=== Begin Enclosure ===

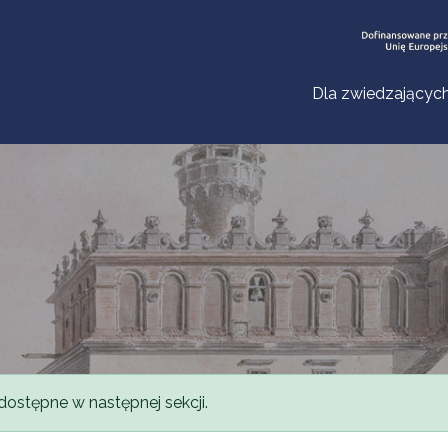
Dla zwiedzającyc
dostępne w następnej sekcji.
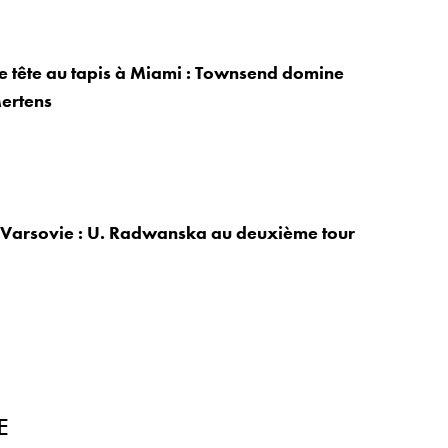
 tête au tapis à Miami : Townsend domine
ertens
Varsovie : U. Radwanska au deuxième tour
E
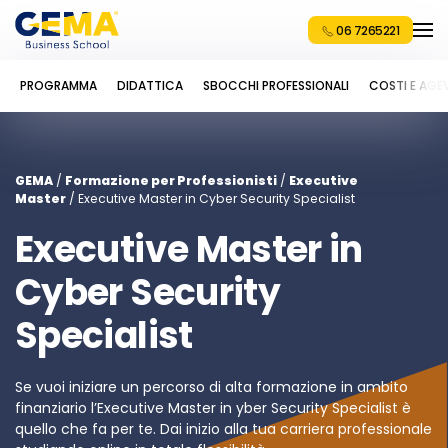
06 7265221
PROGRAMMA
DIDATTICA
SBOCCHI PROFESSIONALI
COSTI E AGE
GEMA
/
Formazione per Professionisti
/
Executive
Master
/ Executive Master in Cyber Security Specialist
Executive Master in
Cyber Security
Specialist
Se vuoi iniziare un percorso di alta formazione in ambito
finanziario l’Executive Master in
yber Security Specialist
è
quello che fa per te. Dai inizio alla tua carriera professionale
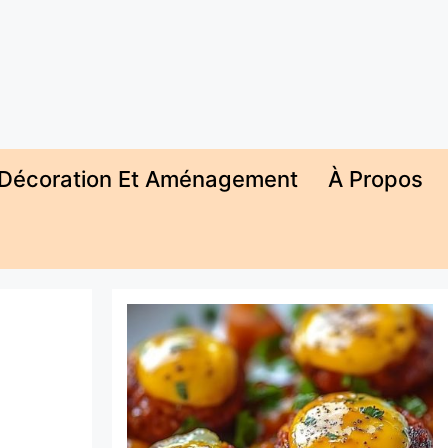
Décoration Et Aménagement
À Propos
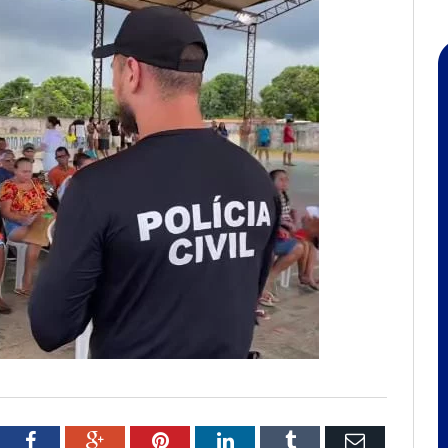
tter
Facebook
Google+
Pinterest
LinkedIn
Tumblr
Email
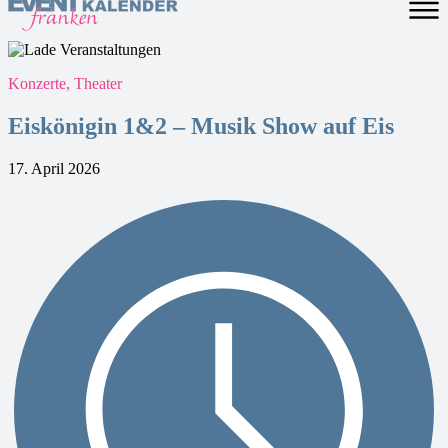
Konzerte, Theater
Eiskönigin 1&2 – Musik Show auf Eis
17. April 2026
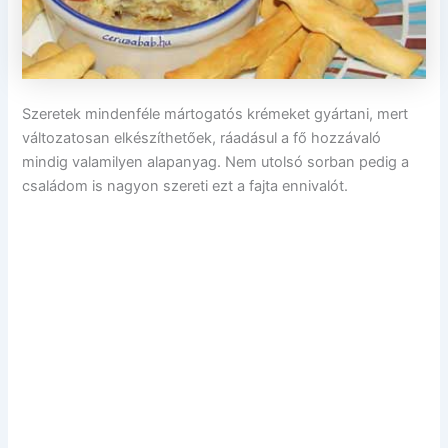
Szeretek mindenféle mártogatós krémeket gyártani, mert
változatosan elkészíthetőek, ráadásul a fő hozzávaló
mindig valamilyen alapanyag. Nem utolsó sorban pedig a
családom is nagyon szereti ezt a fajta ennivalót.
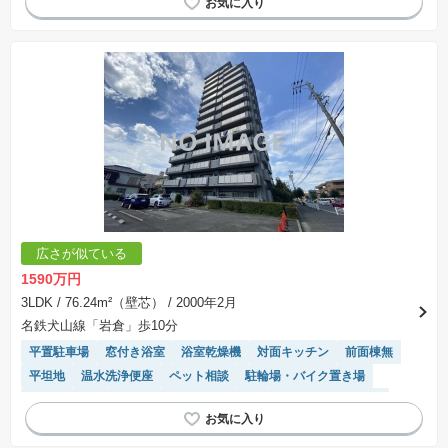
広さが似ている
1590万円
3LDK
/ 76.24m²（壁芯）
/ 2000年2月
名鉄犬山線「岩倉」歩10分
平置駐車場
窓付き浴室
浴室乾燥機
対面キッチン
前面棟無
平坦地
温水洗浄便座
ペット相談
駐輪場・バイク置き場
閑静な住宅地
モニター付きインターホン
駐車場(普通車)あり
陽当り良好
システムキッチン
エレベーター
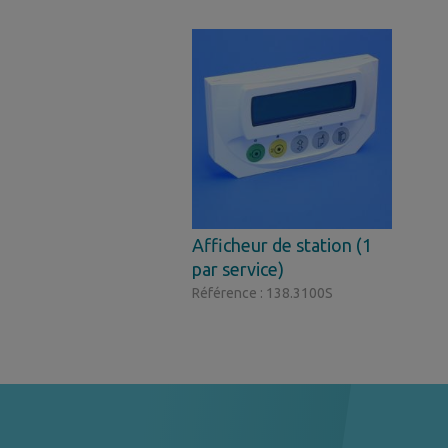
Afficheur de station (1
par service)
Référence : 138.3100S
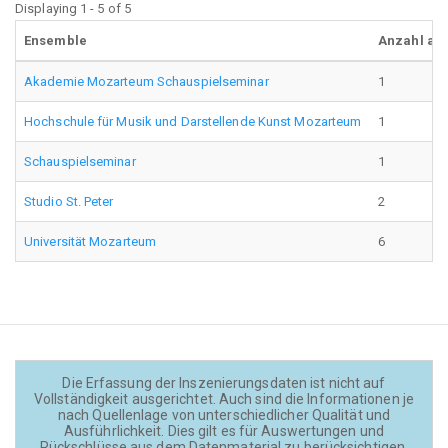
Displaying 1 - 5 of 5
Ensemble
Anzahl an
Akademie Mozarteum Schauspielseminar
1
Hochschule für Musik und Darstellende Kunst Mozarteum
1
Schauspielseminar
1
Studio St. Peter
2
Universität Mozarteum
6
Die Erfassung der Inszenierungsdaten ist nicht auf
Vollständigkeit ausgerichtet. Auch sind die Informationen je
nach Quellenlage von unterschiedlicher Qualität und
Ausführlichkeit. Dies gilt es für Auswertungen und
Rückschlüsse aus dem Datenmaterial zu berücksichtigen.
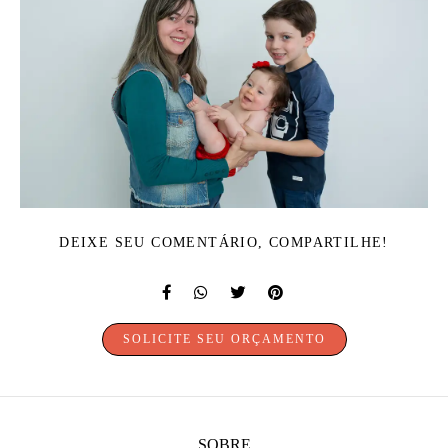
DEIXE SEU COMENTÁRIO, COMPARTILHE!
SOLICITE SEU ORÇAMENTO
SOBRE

=== End Enclosure ===
=== Begin Enclosure ===

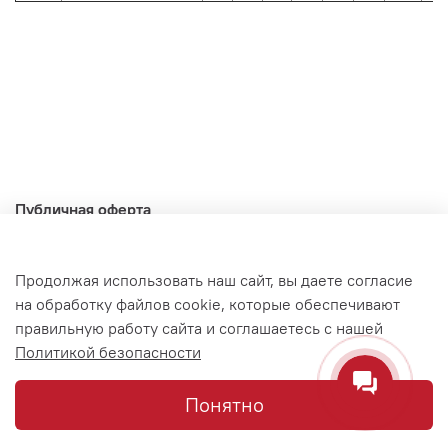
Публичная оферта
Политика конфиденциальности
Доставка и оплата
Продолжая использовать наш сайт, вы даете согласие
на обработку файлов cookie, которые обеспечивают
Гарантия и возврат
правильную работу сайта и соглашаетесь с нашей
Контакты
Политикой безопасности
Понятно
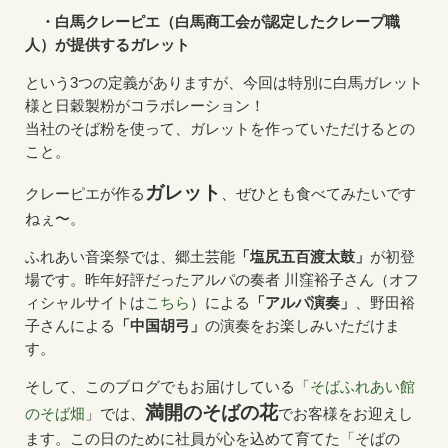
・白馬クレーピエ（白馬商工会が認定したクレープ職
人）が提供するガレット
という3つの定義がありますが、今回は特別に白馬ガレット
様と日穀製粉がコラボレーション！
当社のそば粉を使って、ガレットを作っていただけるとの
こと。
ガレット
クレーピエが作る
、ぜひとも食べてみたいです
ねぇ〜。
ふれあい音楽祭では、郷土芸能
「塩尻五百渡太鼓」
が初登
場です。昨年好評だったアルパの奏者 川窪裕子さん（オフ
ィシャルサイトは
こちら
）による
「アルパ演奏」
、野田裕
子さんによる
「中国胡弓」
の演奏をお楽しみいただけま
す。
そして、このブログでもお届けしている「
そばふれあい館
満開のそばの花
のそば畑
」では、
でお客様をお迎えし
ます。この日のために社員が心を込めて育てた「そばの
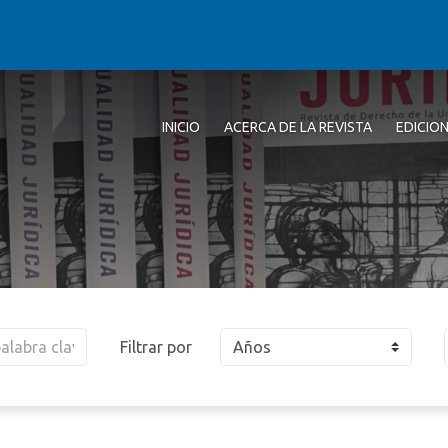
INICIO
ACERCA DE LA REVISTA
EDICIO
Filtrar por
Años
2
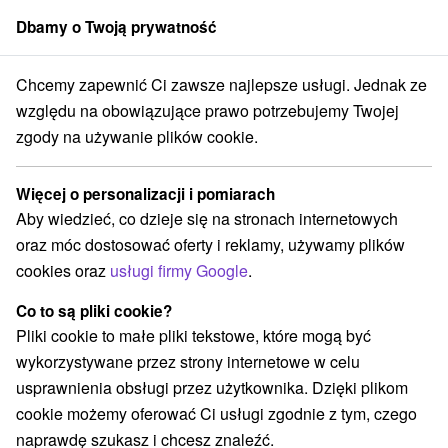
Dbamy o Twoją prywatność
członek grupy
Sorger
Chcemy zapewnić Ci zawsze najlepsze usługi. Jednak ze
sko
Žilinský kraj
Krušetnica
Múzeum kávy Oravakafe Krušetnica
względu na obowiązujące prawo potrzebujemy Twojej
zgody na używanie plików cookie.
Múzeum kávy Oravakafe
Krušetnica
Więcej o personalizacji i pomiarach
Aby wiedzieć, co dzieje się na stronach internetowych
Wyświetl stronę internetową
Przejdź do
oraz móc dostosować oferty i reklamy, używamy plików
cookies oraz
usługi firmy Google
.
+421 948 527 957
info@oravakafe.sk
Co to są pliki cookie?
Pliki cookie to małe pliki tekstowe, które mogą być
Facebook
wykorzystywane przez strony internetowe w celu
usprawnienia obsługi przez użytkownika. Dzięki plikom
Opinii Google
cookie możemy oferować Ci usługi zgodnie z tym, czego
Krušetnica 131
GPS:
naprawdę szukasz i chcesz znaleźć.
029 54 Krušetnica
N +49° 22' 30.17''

=== End Enclosure ===

▶ _What the exercise asks_
Tell how many lines of the data include the word "pliki", and nothing else.

▶ _Solution to this task_
2